Harvard Attracts More Potential Engineers

Though aspiring Harvard students may spend this week mired in uncertainty as they wait for admission decisions on April 1, one thing is almost certain: more admitted students than ever before will come to Harvard with the hope of pursuing engineering and applied science.

Cited by Harvard Dean of Admissions and Financial Aid William R. Fitzsimmons ’67 as one of three central trends driving an increase in applications to Harvard, the rise in applicants interested in these fields has been all but meteoric since the establishment of an independent School of Engineering and Applied Sciences almost three years ago.

Previously, when SEAS was still the Division of Engineering and Applied Sciences, the number of applicants interested in engineering held steady at about 2,500 each year. But over the course of the next three years, the admissions committee has seen a 68 percent surge in applicants who list their primary interest as engineering sciences, during a period in which the total number of applicants to Harvard has risen by about only 11 percent.

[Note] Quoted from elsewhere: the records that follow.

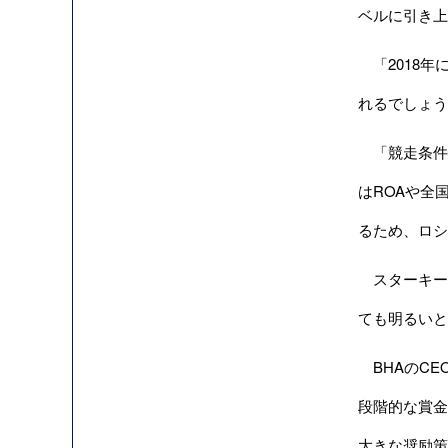
ベルに引き上
「2018年
れるでしょう
「競走条件
はROAや全国
るため、ロシ
スターキー
ても明るいと
BHAのCE
段階的な賞金
大きな奨励策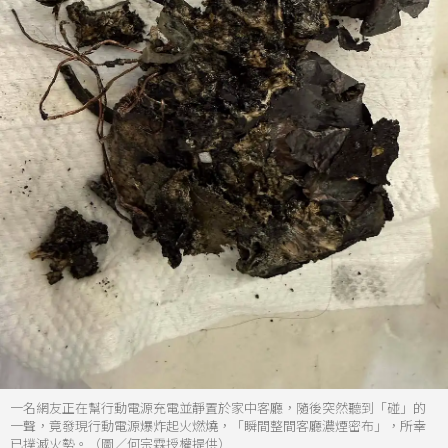
一名網友正在幫行動電源充電並靜置於家中客廳，隨後突然聽到「碰」的
一聲，竟發現行動電源爆炸起火燃燒，「瞬間整間客廳濃煙密布」，所幸
已撲滅火勢。（圖／何宗霖授權提供）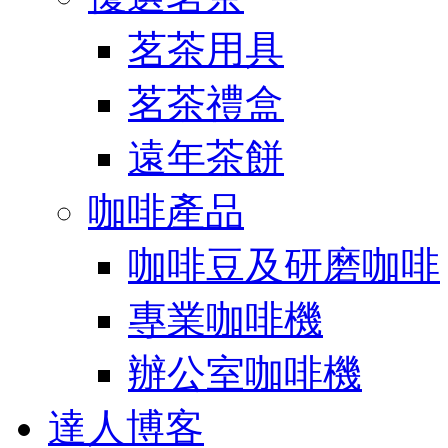
茗茶用具
茗茶禮盒
遠年茶餅
咖啡產品
咖啡豆及研磨咖啡
專業咖啡機
辦公室咖啡機
達人博客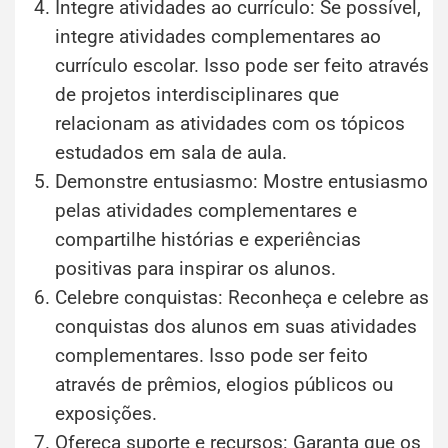
Integre atividades ao currículo: Se possível,
integre atividades complementares ao
currículo escolar. Isso pode ser feito através
de projetos interdisciplinares que
relacionam as atividades com os tópicos
estudados em sala de aula.
Demonstre entusiasmo: Mostre entusiasmo
pelas atividades complementares e
compartilhe histórias e experiências
positivas para inspirar os alunos.
Celebre conquistas: Reconheça e celebre as
conquistas dos alunos em suas atividades
complementares. Isso pode ser feito
através de prêmios, elogios públicos ou
exposições.
Ofereça suporte e recursos: Garanta que os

The increase, while significant, is not wholly unexpected. The College admissions staff has maintained a concerted effort to publicize the creation of SEAS, striving to dispel the notion that Harvard is primarily a school for the liberal arts, according to Fitzsimmons. This undertaking—coming at a time when national interest in science and technology is rising—appears to have been successful.

But the increase in applicants—and thus, potential concentrators—will challenge SEAS in new ways. While SEAS Dean Cherry A. Murray detailed plans to expand the engineering school during an “All-Hands” Meeting earlier this month, she also noted that the school’s space was already “severely constrained.”

“Any future growth will be done in such a way to ensure we can support the increase in the number of students,” Murray said in an e-mailed statement. ‘We plan to grow without growing apart.”


Harvard has aggressively advertised the new opportunities offered by the creation of SEAS in its on-campus information sessions and in its outreach efforts to high schools in dozens of cities across the country, according to Fitzsimmons.

“Basically any time we saw students, we talked about the new school,” Fitzsimmons says. He adds that the recent creation of majors in Human Developmental and Regenerative Biology and Biomedical Engineering gave admissions officers additional talking points to entice students interested in applied science.

“There are lots of people who have this outdated stereotype of Harvard as pretty much humanities and social science,” Fitzsimmons says. “It obviously attracts everybody to have strong engineering. It’s a huge asset.”

Prior to the creation of SEAS, engineering concentrators studied within the Division of Engineering and Applied Sciences, which Computer Science professor and former Dean of the College Harry R. Lewis ’68 describes as “halfway between a department and a school.”

As Lewis explains, the 2008 chartering of SEAS broadly increased awareness of engineering at Harvard. And because Harvard does not consider engineering applicants separately—unlike other colleges including Cornell and Columbia—the creation of SEAS allowed Harvard to offer the unique opportunity to study engineering within an independent school without having to make a decisive career choice as a high school senior.

“Harvard has the advantage that to be an engineer here, you simply apply to be a student at Harvard College, with all of the other resources that Harvard College students have,” Lewis says.

At the same that the admissions office has been advertising SEAS, individuals within the school itself have worked to increase the visibility of Harvard engineering and the various research projects undertaken in the field.

According to former Dean of SEAS Venkatesh “Venky” Narayanamurti, the establishment of the school allowed for greater outreach efforts to potential students through the SEAS Communications Office. These efforts included redesigning the official Web site, hosting Web chats, and calling high school seniors.